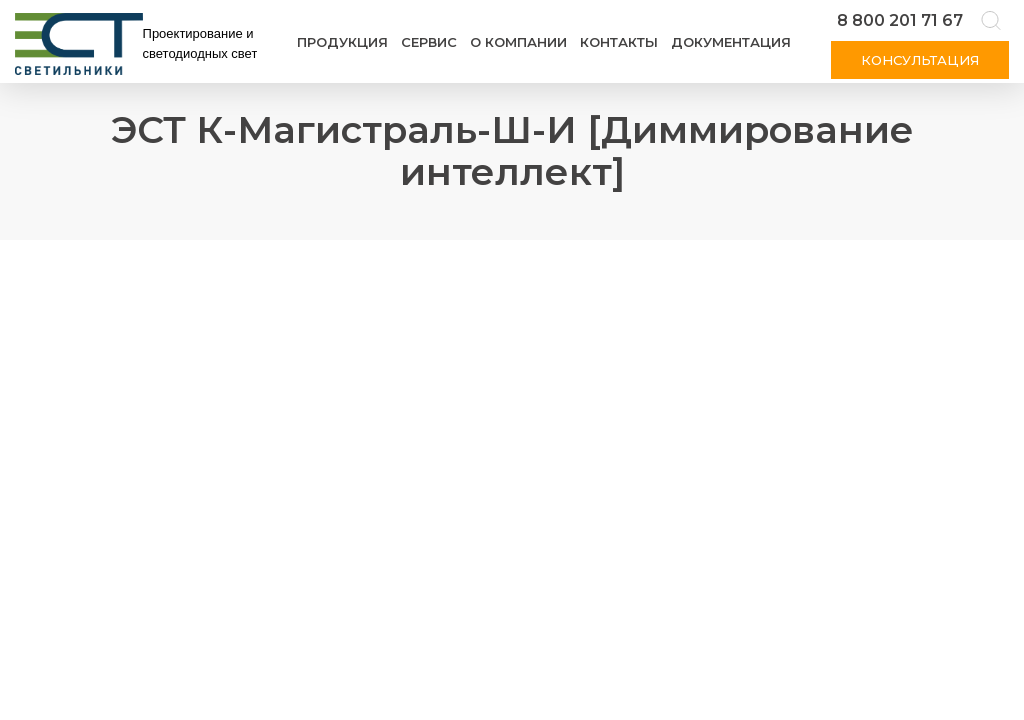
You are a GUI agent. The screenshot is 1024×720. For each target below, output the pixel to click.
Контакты (619, 42)
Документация (731, 42)
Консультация (920, 60)
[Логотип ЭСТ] (140, 44)
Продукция (342, 42)
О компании (518, 42)
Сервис (429, 42)
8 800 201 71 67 (900, 20)
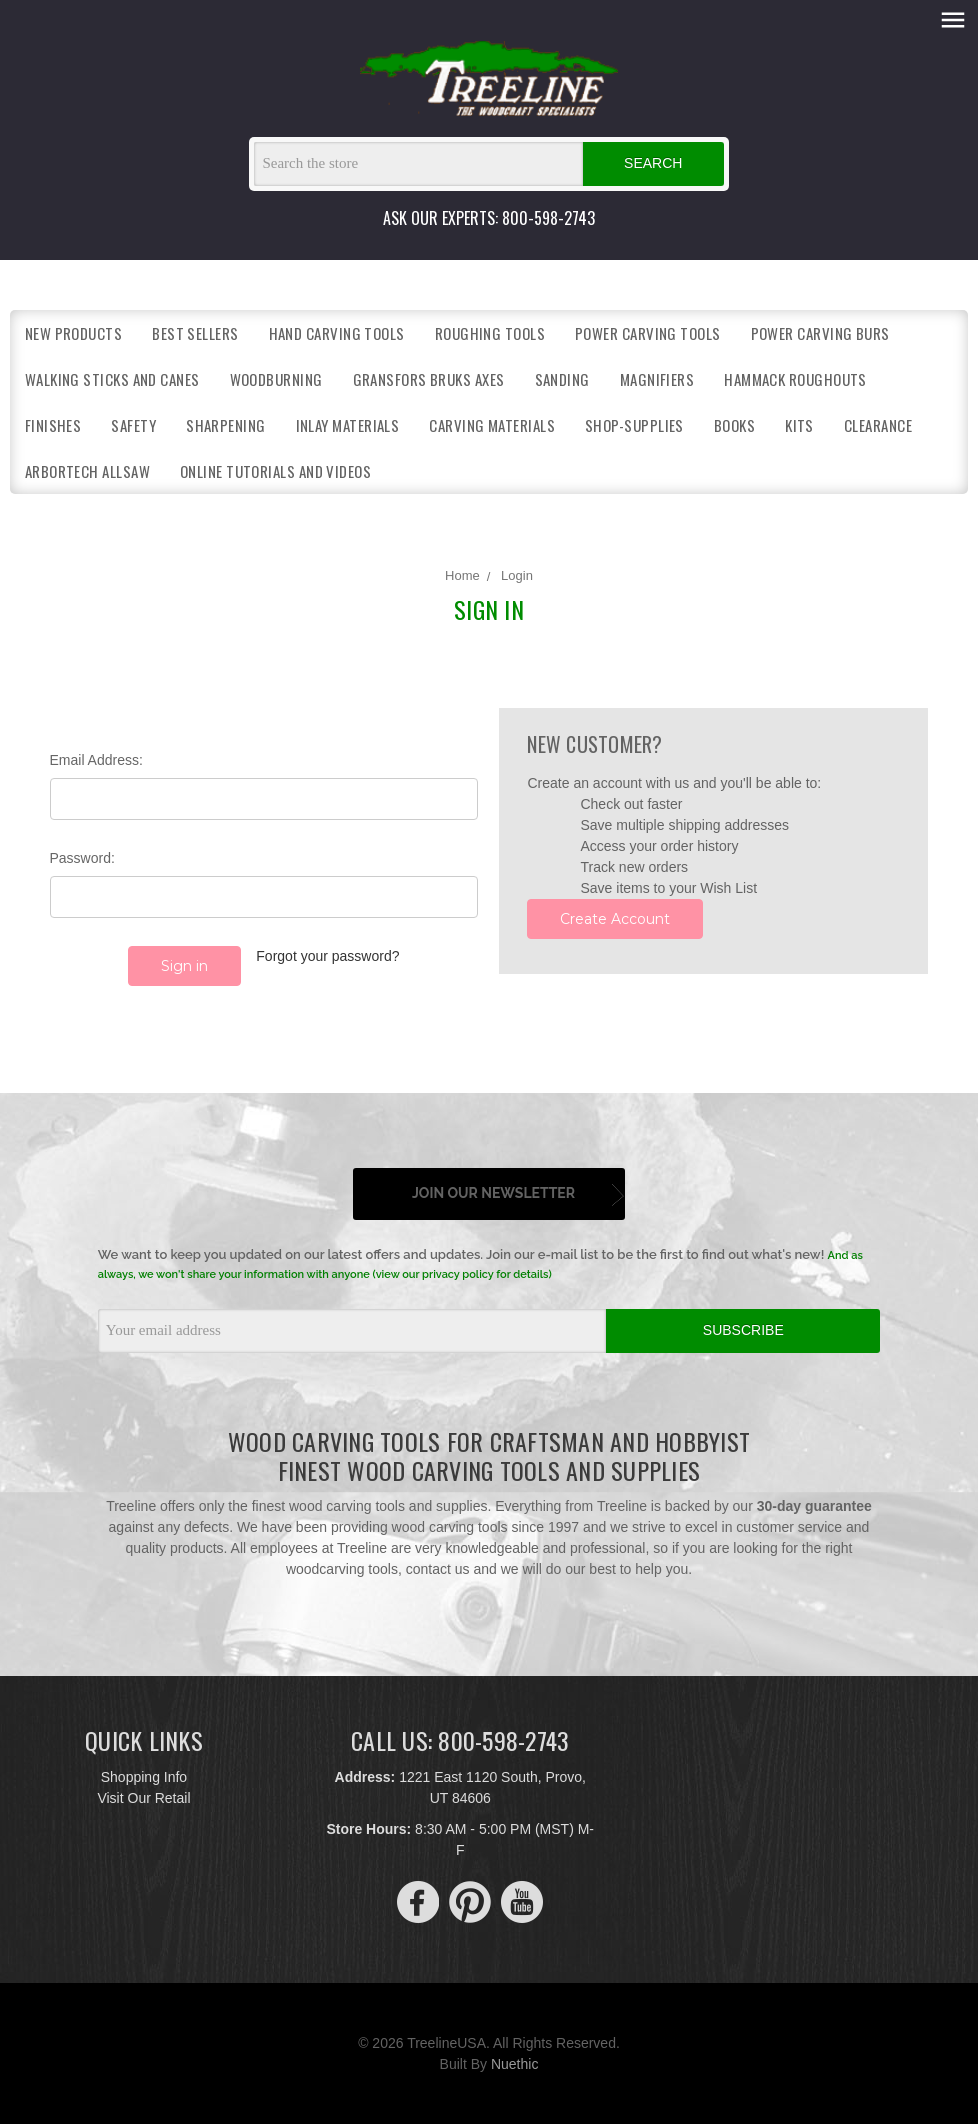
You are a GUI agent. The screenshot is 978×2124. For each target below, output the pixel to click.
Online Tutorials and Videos (275, 471)
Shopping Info (144, 1776)
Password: (82, 858)
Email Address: (96, 760)
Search (653, 163)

= = = = = = =

**Work item**
The expected output is the full material above, word for word, without pictures.

**Written response**
You are a GUI agent. The screenshot is 1024×720. For each target below, output the pixel to click.
Контакты (619, 42)
Документация (731, 42)
Консультация (920, 60)
[Логотип ЭСТ] (140, 44)
Продукция (342, 42)
О компании (518, 42)
Сервис (429, 42)
8 800 201 71 67 (900, 20)
You are a GUI agent. The screenshot is 978×2124. For each target below, output the pixel to click.
Online Tutorials and Videos (275, 471)
Shopping Info (144, 1776)
Password: (82, 858)
Email Address: (96, 760)
Search (653, 163)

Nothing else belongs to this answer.